[Opening Input data section]

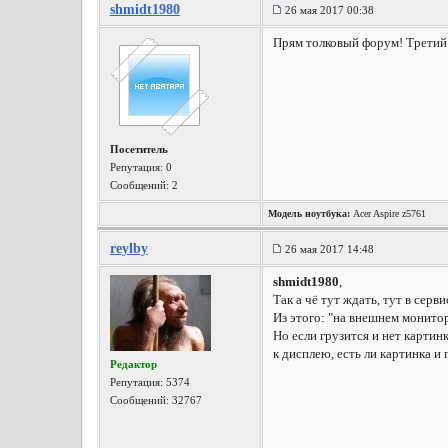
shmidt1980
26 мая 2017 00:38
Прям толковый форум! Третий д
Посетитель
Репутация:
0
Сообщений: 2
Модель ноутбука:
Acer Aspire z5761
reylby
26 мая 2017 14:48
shmidt1980
,
Так а чё тут ждать, тут в серв
Из этого: "на внешнем монитор
Но если грузится и нет картин
к дисплею, есть ли картинка и 
Редактор
Репутация:
5374
Сообщений: 32767
-------------------------------------------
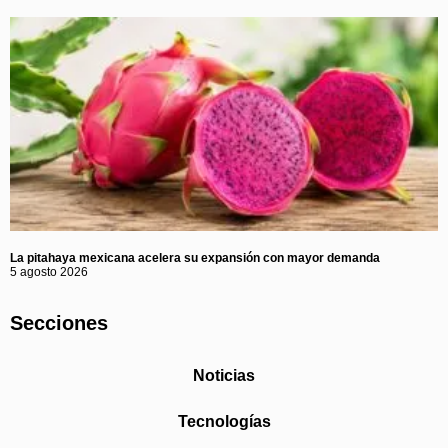
La pitahaya mexicana acelera su expansión con mayor demanda
5 agosto 2026
Secciones
Noticias
Tecnologías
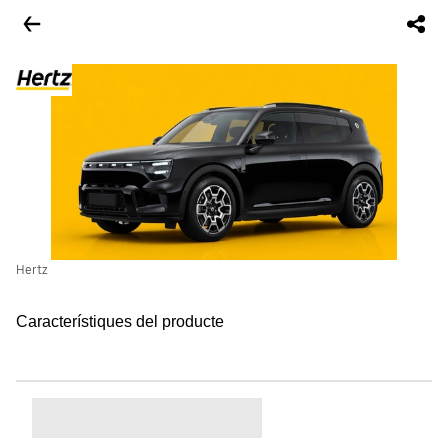
Hertz
Característiques del producte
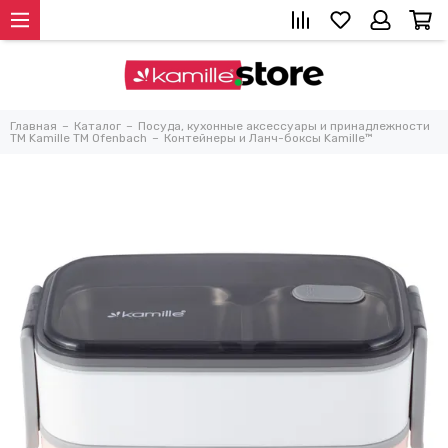
Главная
Каталог
Посуда, кухонные аксессуары и принадлежности
TM Kamille TM Ofenbach
Контейнеры и Ланч-боксы Kamille™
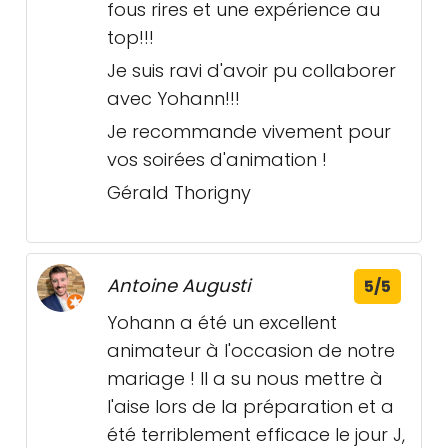
fous rires et une expérience au
top!!!
Je suis ravi d'avoir pu collaborer
avec Yohann!!!
Je recommande vivement pour
vos soirées d'animation !
Gérald Thorigny
Antoine Augusti
5/5
Yohann a été un excellent
animateur à l'occasion de notre
mariage ! Il a su nous mettre à
l'aise lors de la préparation et a
été terriblement efficace le jour J,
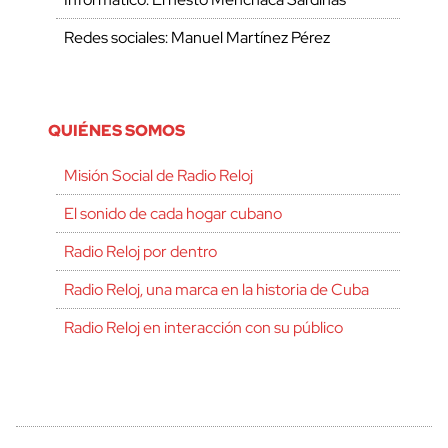
Redes sociales: Manuel Martínez Pérez
QUIÉNES SOMOS
Misión Social de Radio Reloj
El sonido de cada hogar cubano
Radio Reloj por dentro
Radio Reloj, una marca en la historia de Cuba
Radio Reloj en interacción con su público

[Closing Input data section]

The problem: Although the records contain pictures, return only their text, exactly as written.

Response area:
shmidt1980
26 мая 2017 00:38
Прям толковый форум! Третий д
Посетитель
Репутация:
0
Сообщений: 2
Модель ноутбука:
Acer Aspire z5761
reylby
26 мая 2017 14:48
shmidt1980
,
Так а чё тут ждать, тут в серв
Из этого: "на внешнем монитор
Но если грузится и нет картин
к дисплею, есть ли картинка и 
Редактор
Репутация:
5374
Сообщений: 32767
-------------------------------------------
La pitahaya mexicana acelera su expansión con mayor demanda
5 agosto 2026
Secciones
Noticias
Tecnologías
Hertz
Característiques del producte
Главная
Каталог
Посуда, кухонные аксессуары и принадлежности
TM Kamille TM Ofenbach
Контейнеры и Ланч-боксы Kamille™
fous rires et une expérience au
top!!!
Je suis ravi d'avoir pu collaborer
avec Yohann!!!
Je recommande vivement pour
vos soirées d'animation !
Gérald Thorigny
Antoine Augusti
5/5
Yohann a été un excellent
animateur à l'occasion de notre
mariage ! Il a su nous mettre à
l'aise lors de la préparation et a
été terriblement efficace le jour J,
Redes sociales: Manuel Martínez Pérez
QUIÉNES SOMOS
Misión Social de Radio Reloj
El sonido de cada hogar cubano
Radio Reloj por dentro
Radio Reloj, una marca en la historia de Cuba
Radio Reloj en interacción con su público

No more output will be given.